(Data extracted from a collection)
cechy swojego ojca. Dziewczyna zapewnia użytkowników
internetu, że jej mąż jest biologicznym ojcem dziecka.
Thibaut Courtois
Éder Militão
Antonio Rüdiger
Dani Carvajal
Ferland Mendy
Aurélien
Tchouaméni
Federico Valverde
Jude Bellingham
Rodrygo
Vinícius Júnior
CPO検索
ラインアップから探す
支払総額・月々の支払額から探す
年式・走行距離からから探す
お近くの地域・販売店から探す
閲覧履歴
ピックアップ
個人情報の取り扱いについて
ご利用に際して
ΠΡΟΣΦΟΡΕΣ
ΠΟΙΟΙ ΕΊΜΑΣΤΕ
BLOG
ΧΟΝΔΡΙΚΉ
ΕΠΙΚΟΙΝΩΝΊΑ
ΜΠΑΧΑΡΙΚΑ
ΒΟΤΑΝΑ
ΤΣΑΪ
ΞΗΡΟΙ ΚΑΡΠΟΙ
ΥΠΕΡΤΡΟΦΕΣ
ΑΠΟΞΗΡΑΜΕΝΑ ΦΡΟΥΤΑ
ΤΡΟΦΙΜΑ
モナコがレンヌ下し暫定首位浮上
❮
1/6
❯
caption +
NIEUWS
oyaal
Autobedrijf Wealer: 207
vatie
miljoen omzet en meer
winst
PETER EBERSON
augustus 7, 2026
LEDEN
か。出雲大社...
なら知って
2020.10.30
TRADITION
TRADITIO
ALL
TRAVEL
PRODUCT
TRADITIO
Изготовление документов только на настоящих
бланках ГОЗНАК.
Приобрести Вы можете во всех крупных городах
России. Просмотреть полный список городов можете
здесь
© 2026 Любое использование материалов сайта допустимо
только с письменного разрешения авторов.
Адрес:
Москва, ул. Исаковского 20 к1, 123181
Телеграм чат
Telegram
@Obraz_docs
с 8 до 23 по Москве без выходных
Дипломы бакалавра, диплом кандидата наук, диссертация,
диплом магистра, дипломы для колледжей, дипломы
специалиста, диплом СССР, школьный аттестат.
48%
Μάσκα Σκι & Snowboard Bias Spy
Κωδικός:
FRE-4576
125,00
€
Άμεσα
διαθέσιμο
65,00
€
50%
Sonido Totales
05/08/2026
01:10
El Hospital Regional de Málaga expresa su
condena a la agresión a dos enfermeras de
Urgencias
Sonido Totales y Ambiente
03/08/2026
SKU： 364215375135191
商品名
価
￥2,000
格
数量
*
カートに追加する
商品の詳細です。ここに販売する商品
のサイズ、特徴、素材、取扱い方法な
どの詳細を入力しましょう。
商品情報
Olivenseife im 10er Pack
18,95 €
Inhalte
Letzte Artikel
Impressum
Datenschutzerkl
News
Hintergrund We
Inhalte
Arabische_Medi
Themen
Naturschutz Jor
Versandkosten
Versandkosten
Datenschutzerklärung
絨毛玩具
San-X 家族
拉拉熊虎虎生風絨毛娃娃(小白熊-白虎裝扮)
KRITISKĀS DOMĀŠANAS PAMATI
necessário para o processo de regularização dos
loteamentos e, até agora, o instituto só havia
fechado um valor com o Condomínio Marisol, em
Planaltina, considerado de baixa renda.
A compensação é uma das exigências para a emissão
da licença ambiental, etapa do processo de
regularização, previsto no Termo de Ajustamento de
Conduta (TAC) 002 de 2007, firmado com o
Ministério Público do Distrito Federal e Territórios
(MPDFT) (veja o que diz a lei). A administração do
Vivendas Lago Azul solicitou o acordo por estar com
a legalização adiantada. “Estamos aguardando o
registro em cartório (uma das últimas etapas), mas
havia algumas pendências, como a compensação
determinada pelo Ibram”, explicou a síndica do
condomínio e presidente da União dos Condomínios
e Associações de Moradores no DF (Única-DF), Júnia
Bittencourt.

• **To do**
From the entries above, list each line with "para" in it.

• **Exercise output**
necessário para o processo de regularização dos
A compensação é uma das exigências para a emissão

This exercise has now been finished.